Action item
Throughout the listing that follows, find each line with the word "button" and copy it.

Given entries
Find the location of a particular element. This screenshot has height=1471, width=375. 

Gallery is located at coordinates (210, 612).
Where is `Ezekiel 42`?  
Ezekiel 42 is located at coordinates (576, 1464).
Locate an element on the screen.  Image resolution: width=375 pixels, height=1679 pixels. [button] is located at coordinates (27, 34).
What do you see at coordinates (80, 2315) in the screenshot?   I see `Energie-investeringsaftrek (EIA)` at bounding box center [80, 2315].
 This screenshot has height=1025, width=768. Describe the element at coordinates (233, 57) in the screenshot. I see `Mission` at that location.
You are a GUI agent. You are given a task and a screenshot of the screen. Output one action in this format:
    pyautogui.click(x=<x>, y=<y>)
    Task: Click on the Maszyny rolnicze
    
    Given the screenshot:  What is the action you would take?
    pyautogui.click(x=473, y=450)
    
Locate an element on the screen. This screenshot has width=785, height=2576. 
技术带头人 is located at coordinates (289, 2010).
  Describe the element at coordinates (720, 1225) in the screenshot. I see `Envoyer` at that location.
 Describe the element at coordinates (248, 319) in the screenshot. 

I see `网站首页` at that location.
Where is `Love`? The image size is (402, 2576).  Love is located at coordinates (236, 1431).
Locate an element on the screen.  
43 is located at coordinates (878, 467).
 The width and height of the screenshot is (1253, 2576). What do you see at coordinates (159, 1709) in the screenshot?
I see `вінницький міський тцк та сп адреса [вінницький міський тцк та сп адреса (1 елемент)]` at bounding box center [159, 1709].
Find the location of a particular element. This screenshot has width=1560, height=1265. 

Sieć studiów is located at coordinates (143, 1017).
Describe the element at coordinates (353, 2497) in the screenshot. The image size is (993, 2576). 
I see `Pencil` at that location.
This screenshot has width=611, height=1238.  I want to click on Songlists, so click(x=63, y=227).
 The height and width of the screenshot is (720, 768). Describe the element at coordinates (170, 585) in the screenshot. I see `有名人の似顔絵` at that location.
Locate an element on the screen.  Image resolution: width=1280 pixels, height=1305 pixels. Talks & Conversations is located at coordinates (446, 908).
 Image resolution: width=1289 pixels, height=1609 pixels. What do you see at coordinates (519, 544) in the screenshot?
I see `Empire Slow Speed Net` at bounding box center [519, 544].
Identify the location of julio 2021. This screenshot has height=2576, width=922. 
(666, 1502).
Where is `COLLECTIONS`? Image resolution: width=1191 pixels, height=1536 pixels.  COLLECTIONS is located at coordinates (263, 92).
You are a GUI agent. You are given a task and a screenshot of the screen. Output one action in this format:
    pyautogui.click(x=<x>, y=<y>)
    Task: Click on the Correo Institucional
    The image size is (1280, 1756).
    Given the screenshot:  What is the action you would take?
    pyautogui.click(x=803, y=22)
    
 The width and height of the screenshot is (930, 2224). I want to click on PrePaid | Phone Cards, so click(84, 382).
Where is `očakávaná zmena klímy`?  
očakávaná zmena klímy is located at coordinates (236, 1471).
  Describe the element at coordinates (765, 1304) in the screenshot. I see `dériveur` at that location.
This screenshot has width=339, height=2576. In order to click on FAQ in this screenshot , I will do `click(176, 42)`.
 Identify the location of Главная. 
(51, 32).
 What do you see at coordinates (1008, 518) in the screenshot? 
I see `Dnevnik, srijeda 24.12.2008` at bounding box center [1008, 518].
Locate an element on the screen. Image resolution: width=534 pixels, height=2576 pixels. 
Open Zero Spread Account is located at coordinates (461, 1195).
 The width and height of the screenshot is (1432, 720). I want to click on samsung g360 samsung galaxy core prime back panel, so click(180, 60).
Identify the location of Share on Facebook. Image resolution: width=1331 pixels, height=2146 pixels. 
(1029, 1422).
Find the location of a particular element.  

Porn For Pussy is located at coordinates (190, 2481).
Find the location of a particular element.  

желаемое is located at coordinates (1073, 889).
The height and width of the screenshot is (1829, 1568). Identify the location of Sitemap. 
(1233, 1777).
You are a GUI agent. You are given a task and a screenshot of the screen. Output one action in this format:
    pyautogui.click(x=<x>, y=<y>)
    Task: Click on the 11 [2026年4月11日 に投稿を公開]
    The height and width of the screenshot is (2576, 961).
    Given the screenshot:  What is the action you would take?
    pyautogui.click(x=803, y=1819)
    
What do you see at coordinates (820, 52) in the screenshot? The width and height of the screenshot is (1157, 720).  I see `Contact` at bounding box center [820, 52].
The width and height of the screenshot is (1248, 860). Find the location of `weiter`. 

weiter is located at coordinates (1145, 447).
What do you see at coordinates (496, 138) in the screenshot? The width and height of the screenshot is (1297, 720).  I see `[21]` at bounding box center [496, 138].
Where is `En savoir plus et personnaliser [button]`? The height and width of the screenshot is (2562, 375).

Written response
Locate an element on the screen.  Image resolution: width=375 pixels, height=1679 pixels. [button] is located at coordinates (27, 34).
Where is `En savoir plus et personnaliser [button]`? The height and width of the screenshot is (2562, 375).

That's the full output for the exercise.